(The data Opens)

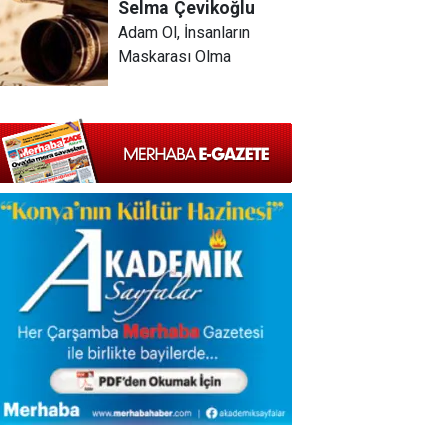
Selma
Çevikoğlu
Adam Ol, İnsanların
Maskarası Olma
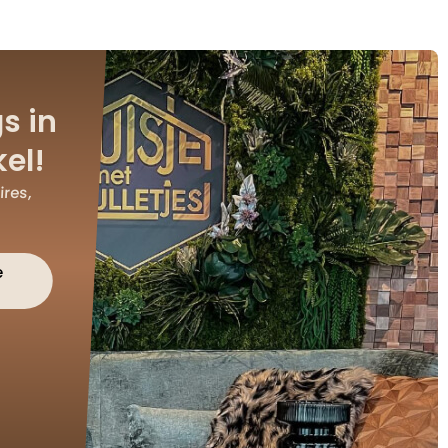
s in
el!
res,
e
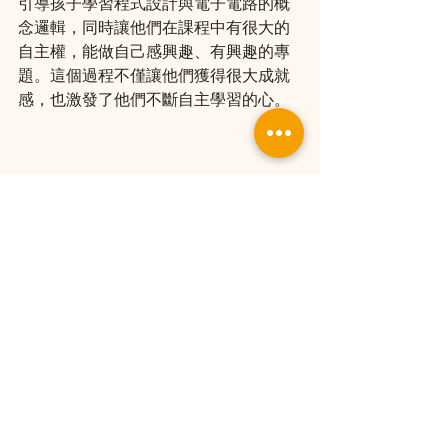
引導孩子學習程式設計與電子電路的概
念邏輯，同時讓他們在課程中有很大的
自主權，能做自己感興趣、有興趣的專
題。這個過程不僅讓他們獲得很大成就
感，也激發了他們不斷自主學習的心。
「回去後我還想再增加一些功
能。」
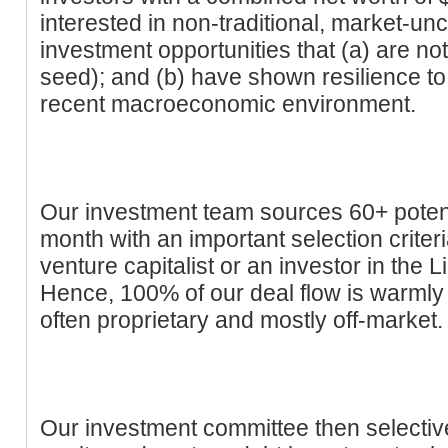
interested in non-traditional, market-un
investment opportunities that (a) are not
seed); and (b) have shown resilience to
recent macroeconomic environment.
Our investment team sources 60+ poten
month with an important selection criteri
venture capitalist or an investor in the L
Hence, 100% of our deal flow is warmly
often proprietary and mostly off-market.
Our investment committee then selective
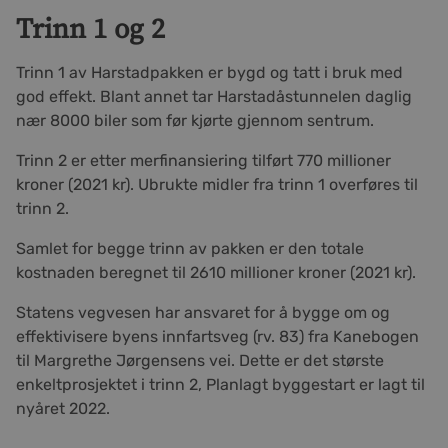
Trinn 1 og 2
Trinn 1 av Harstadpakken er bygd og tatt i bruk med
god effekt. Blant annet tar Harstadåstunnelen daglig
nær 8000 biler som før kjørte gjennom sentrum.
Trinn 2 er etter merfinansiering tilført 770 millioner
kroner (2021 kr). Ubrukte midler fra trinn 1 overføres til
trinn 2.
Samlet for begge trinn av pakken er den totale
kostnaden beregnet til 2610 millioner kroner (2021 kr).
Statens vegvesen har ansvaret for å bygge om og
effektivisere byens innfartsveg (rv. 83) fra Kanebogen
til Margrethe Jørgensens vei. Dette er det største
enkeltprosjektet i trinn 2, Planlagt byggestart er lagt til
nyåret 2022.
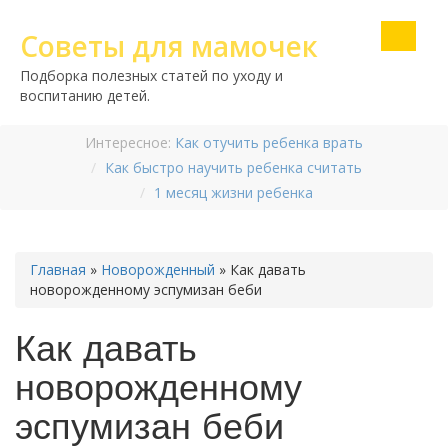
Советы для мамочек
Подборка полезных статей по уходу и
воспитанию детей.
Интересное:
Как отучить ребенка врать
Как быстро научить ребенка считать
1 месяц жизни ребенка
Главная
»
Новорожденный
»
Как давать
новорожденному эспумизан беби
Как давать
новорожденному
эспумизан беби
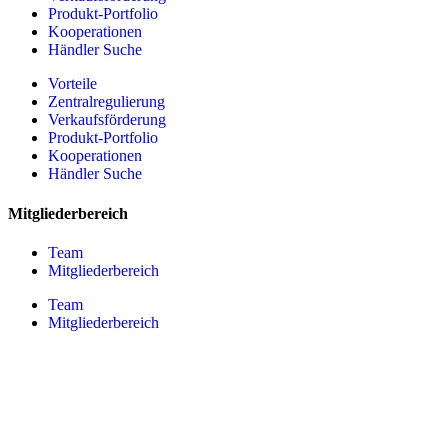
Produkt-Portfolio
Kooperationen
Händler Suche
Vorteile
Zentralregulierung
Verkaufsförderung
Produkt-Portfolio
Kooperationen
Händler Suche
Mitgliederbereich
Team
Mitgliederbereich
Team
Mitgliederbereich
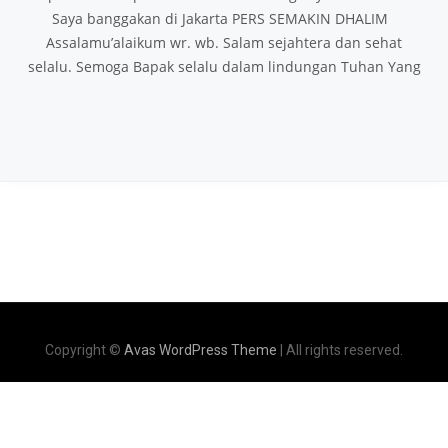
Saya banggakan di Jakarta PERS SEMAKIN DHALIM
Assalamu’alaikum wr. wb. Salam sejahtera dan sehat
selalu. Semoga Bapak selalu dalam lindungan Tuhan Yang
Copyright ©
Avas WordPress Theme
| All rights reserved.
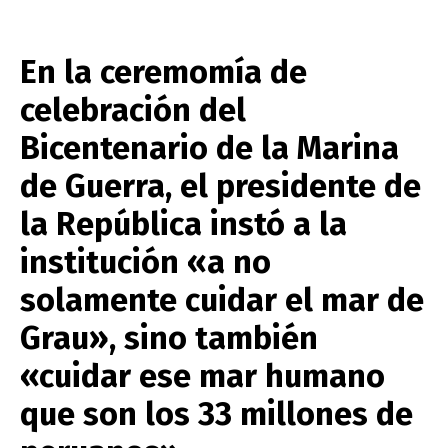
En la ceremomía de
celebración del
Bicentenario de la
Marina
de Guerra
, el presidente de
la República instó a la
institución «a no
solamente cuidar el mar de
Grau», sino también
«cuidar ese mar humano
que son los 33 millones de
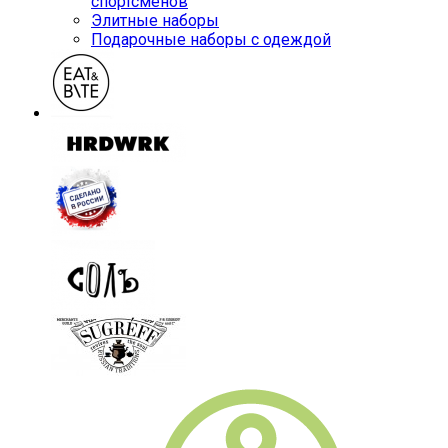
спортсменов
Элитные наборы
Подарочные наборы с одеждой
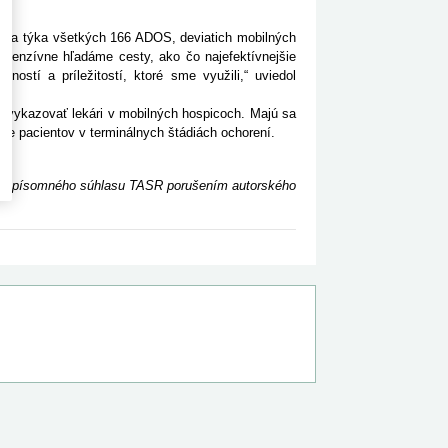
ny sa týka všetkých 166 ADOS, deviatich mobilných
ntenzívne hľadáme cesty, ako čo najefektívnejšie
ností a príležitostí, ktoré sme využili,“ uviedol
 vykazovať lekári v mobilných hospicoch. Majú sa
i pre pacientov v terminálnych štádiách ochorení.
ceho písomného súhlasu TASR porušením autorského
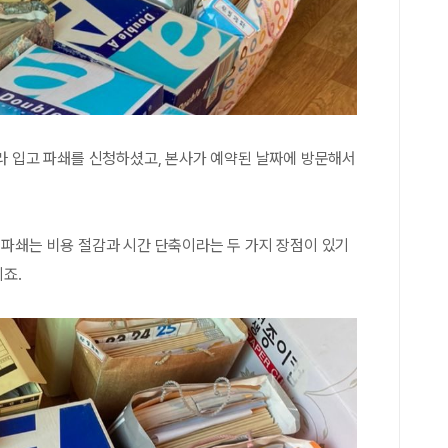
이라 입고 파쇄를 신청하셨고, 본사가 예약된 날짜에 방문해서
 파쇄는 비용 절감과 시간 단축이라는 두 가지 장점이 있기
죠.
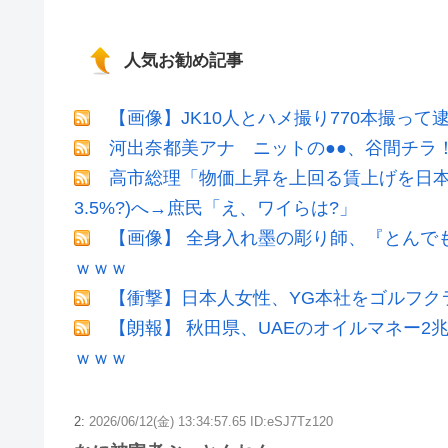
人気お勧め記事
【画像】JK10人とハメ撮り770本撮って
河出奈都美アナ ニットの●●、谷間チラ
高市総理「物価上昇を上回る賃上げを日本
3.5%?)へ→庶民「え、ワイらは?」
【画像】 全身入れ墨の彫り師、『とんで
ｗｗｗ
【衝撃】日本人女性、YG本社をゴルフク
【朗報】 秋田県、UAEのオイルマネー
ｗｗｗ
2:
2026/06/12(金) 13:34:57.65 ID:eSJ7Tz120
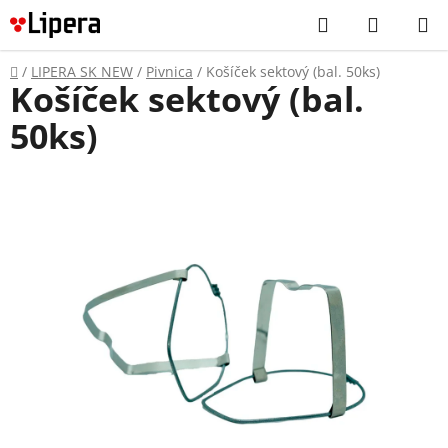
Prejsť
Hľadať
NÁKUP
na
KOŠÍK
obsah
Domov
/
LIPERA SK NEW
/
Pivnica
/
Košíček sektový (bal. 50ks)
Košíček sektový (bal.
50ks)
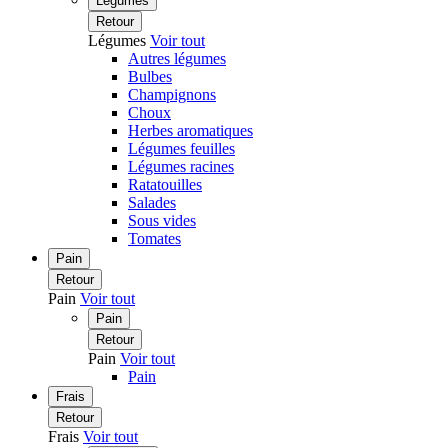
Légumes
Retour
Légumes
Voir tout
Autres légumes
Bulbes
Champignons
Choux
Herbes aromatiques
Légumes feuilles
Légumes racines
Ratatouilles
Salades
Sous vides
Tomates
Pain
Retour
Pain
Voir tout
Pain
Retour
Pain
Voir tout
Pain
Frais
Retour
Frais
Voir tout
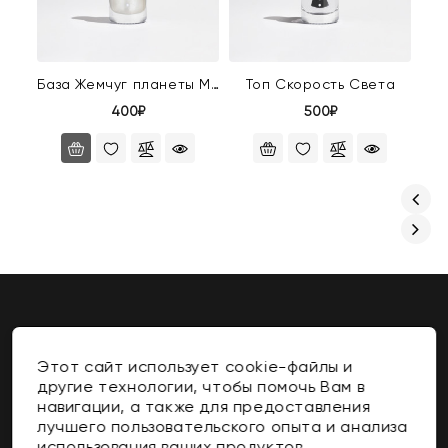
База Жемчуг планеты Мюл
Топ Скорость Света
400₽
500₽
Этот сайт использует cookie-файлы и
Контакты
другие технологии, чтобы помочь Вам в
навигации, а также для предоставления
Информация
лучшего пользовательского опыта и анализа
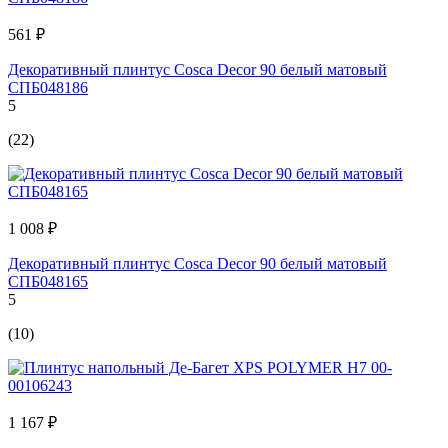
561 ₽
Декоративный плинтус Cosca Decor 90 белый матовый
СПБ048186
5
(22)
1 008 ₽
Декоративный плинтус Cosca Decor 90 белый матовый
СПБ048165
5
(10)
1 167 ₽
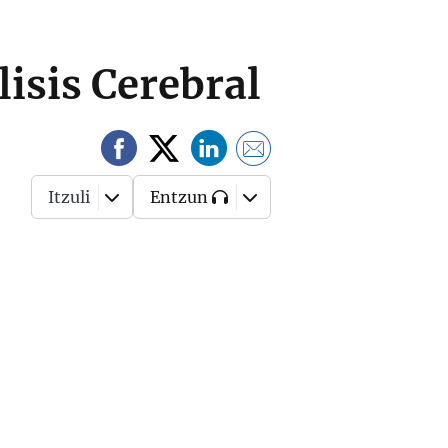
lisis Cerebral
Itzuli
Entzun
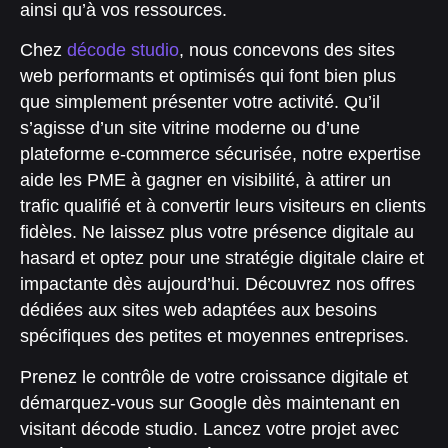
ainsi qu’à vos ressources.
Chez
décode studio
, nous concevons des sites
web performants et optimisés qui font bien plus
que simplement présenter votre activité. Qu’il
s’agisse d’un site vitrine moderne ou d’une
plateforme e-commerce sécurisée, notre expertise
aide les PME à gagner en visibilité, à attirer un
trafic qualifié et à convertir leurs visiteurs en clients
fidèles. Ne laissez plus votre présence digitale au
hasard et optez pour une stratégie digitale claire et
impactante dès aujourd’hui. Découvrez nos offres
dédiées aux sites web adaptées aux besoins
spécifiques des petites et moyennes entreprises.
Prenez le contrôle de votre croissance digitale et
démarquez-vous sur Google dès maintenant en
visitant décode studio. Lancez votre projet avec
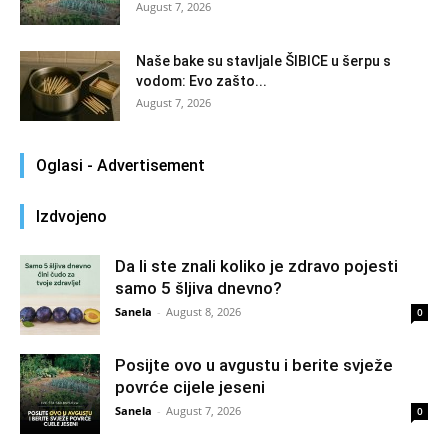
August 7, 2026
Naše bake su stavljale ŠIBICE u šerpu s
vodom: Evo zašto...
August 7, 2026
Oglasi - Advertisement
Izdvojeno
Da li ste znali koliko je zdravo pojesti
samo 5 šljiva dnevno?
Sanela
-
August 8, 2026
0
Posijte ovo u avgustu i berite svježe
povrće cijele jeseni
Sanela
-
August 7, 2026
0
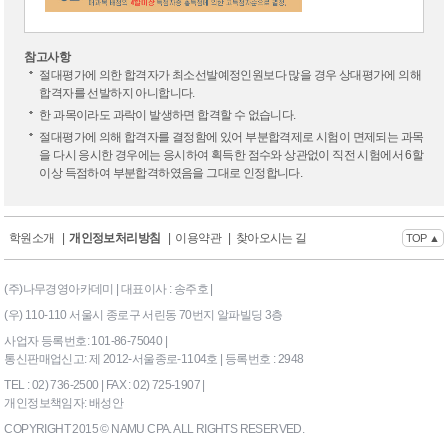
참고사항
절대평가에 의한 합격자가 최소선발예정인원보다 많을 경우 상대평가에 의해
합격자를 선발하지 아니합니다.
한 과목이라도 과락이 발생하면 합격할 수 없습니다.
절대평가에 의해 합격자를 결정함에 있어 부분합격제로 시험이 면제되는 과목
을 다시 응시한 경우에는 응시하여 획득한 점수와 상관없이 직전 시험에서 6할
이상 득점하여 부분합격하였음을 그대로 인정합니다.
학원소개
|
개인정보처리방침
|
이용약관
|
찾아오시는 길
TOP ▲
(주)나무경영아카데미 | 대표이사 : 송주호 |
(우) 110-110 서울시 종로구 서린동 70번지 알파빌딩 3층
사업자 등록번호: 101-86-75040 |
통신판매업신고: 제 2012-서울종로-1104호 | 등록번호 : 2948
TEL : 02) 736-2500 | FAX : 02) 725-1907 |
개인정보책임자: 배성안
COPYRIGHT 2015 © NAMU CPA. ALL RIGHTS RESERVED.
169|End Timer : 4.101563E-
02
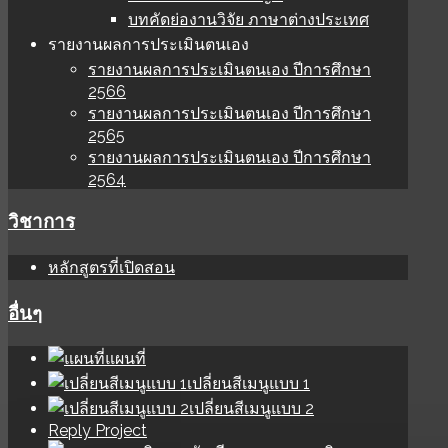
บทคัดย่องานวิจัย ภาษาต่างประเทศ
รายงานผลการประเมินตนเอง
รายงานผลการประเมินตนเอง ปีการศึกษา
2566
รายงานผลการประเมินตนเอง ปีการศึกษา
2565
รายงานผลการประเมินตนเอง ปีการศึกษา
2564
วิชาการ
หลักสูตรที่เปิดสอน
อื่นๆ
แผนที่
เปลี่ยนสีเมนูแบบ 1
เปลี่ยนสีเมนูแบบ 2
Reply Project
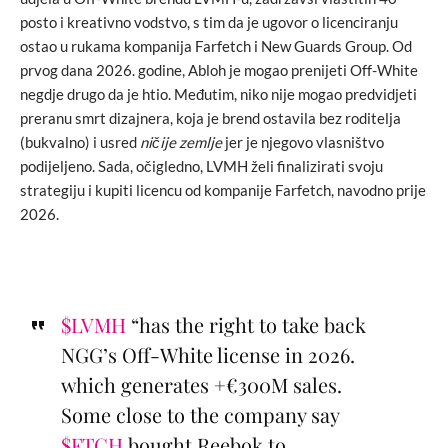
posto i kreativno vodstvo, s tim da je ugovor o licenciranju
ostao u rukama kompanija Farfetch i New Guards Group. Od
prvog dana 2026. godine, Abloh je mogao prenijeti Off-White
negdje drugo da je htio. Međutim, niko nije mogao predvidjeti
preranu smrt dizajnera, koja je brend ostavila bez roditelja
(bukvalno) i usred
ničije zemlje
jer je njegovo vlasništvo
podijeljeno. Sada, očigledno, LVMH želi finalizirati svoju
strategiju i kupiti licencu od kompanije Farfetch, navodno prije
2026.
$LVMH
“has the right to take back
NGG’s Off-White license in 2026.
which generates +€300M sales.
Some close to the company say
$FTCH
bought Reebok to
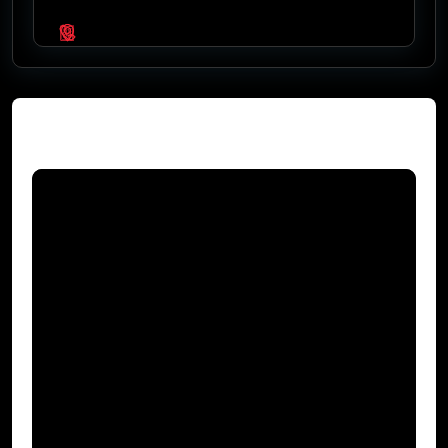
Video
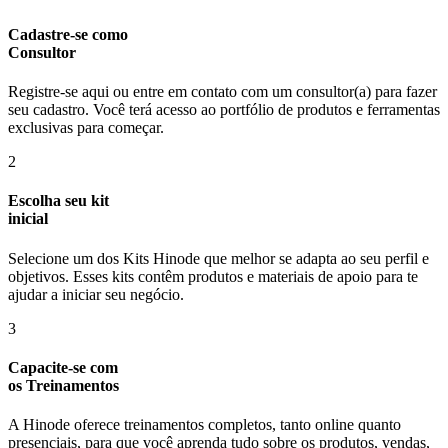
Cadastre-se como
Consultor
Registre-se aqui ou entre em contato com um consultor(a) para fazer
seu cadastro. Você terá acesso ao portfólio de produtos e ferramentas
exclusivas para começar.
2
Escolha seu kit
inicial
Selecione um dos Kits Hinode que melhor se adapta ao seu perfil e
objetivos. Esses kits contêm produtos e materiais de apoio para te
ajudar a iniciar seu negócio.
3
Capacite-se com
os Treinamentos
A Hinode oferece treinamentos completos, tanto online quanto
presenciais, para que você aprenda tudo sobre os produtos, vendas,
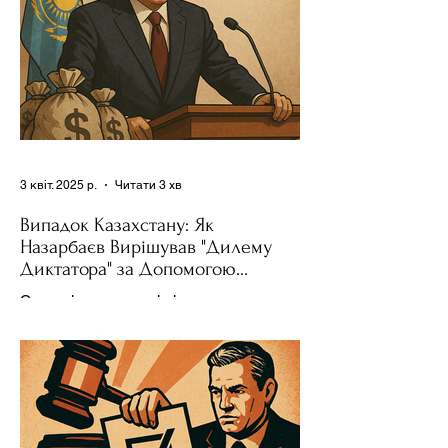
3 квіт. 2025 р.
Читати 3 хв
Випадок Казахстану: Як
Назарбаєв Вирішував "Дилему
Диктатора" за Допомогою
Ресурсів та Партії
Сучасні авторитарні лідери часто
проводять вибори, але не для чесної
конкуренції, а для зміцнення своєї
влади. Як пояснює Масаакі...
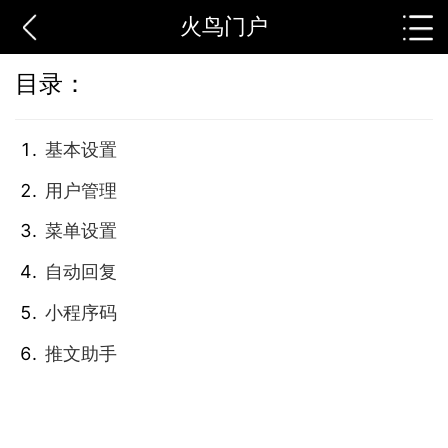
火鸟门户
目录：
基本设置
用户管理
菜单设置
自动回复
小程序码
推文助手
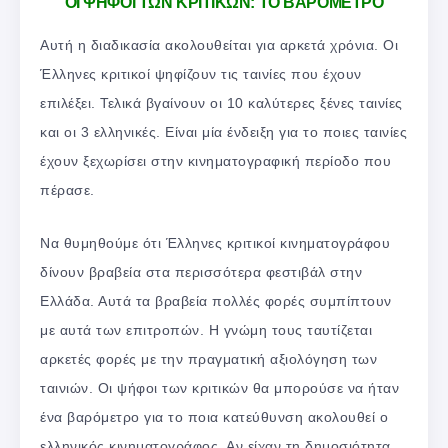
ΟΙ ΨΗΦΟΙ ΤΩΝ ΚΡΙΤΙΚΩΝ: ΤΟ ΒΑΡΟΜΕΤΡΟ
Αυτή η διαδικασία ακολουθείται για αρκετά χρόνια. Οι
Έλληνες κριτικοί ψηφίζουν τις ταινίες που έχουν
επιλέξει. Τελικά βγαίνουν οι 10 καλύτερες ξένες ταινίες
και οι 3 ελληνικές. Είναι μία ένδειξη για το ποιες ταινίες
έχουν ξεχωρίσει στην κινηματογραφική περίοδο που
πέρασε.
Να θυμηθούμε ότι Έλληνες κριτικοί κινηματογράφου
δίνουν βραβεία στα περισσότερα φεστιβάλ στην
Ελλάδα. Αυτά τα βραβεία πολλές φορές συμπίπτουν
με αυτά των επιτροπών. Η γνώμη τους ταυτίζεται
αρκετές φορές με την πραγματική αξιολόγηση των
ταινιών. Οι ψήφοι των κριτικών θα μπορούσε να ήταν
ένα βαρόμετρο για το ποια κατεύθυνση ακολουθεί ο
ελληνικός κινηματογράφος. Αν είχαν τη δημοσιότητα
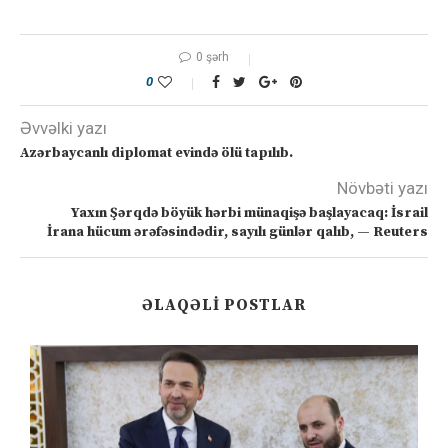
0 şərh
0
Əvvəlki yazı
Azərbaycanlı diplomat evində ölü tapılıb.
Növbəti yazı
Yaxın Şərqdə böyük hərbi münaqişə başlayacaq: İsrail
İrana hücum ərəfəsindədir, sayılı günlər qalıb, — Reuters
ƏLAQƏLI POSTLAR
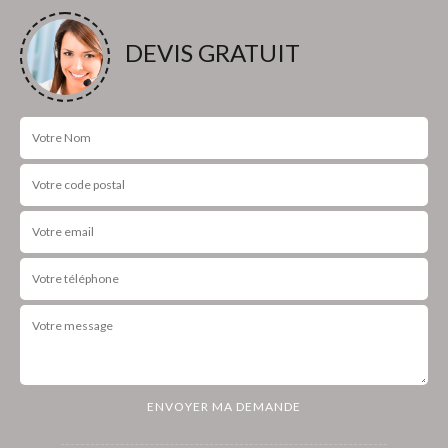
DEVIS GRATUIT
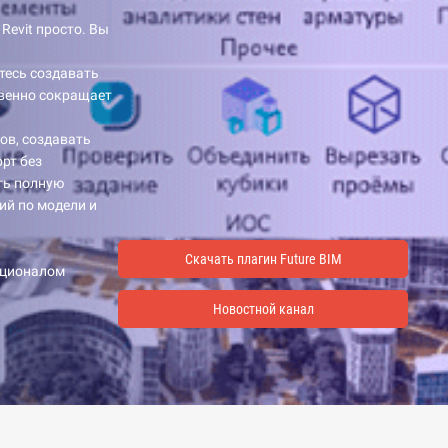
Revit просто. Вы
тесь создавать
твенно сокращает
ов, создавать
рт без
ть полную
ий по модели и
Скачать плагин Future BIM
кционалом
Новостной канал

(The data Closes)

What to do:
How many lines in the data contain "digitale"? Answer with the number alone.

Exercise response:
3